Above which above which above which

Until the storeys end and I am once again

Aware of the thinning air, the diminishing roofs,

The broadening view, the beginnings of fields,

The curvature of the horizon, the banging of my heart

At the bars of its free hanging cage.

  THE OLD TUNES

(Petra Kenney Prize 2004)

 

I left the east coast waves stacked up behind

The running line of dunes.

My great, or triple-great grandfathers’ tunes

Came reaching and breaching into my mind.

The sea lay long and deep over the dead

Settlements and the spent high-water marks.

To the inland side of this shallow bank

Of sand and marram-grass the pathway led

Beside enormous fields, beneath the lark-

Hung sky – or were they just some humdrum shanks 

Towards the town. The air was high with heat,

The slack-pools on the warren

Floor and scrabbling plants gave out a foreign

Smell. The farms rehearsing for defeat

Were littered with the decomposing Fords

Of every generation, all the way

To 60s models with Farina fins,

Sans everything, and so completely gnawed

By rust and salty wind, their bodies lay

In flaky-thin and brown, untouchable skin,

And near them, in a scatter by the byre,

The differential gears

And teeth and body parts of earlier years,

Beyond all scavenging. Snagged on telephone wire

While rising on a sudden upward gust,

A piece of black and shining polythene

Was flapping like an outraged crow. Towards

The centre of the town the summer dust

Dispersed, a fairground shimmered on the Queens

Parade. The station’s destination board

Displayed a row of names that gradually lost

The endings of the right

Side of the map. The carriage, to my slight

Surprise, had filled with old boys from the coast

And round about, the greats and triple-greats,

With fiddle cases and melodeons,

And black-gapped mouths with pipe tobacco breath,

Hot suits of tweed in less than Sunday states.

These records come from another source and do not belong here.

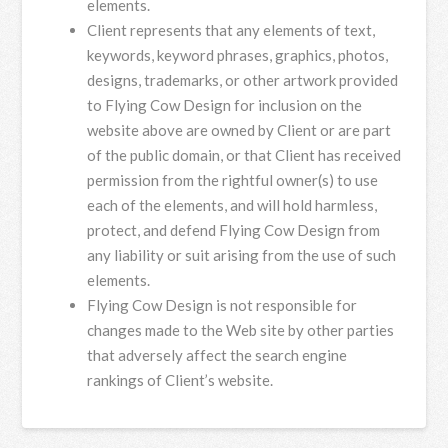
elements.
Client represents that any elements of text,
keywords, keyword phrases, graphics, photos,
designs, trademarks, or other artwork provided
to Flying Cow Design for inclusion on the
website above are owned by Client or are part
of the public domain, or that Client has received
permission from the rightful owner(s) to use
each of the elements, and will hold harmless,
protect, and defend Flying Cow Design from
any liability or suit arising from the use of such
elements.
Flying Cow Design is not responsible for
changes made to the Web site by other parties
that adversely affect the search engine
rankings of Client’s website.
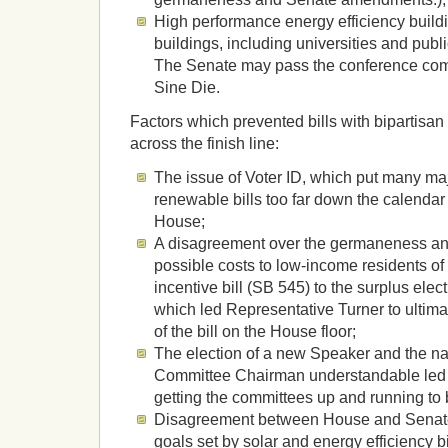
High performance energy efficiency buildi
buildings, including universities and publ
The Senate may pass the conference comm
Sine Die.
Factors which prevented bills with bipartisan
across the finish line:
The issue of Voter ID, which put many maj
renewable bills too far down the calendar 
House;
A disagreement over the germaneness an
possible costs to low-income residents of
incentive bill (SB 545) to the surplus elect
which led Representative Turner to ultimat
of the bill on the House floor;
The election of a new Speaker and the n
Committee Chairman understandable led 
getting the committees up and running to b
Disagreement between House and Senate
goals set by solar and energy efficiency b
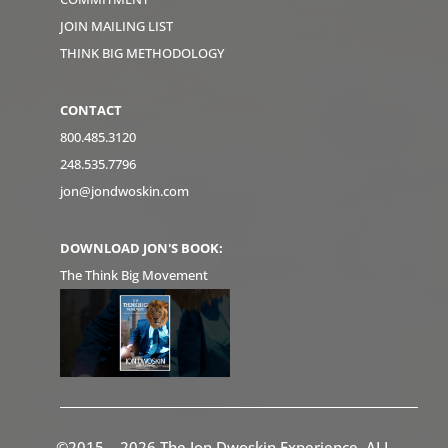
JOIN MAILING LIST
THINK BIG METHODOLOGY
CONTACT
800.485.3120
248.535.7796
jon@jondwoskin.com
DOWNLOAD JON'S BOOK:
The Think Big Movement
©2015 – 2026 The Jon Dwoskin Experience. ALL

The stud-holed belt that let the window down

Was like the ones that held them at the girth.

Back and back they went, beyond the time

I’d any thoughts about – 

Not exactly carbons fainting out

But more a run of ever-loosening rhymes

So that the furthest one had hardly any

Echoes of the nearest; faces freed

By distance. Someone bowed a simple line

And in a blink his sound was one of many

As the rest surrounded him, the reeds,

The button-keyed accordion, the fine-

Tuned dulcimer, the pipe-and-tabor, all

Taking up the strain

And passing round the notes again, again

Until they wore it, sea-like, to a ball.

They played a Schottisch and a Waltz Vienna.

One of them, a father of mine for sure,

Could perfect-pitch his fretless mandolin.

Beyond this sound I heard a drop and then a

Drone of perished bellows, and once more

Could sense the early players’ presence in

The backroom of a period. The sound

Went dim, and as the land

Passed flatly by – the cuts, the levels and

The drains – and as the elongated mounds

Came up to meet the track or else flew out

Across the ground, they could have been the beds

Of severed lines, or earth-made river walls

Without much purpose in this almost drought,

Or causeways going where a trade road led,

Or Roman agger-banks, or else the small

Remaining strides of marching boundary dyke

For kingdoms lost below 

The counties. Here the train began to slow 

And climb into another country. Clouds like

Coals were gathering on a rim of hills.

The plain behind us silvered into dream.

A city simmered close. A fairground scene

Of railtracks in the sky was soon distilled

To chemical plant which piped and wound and steamed

As if that other state had never been.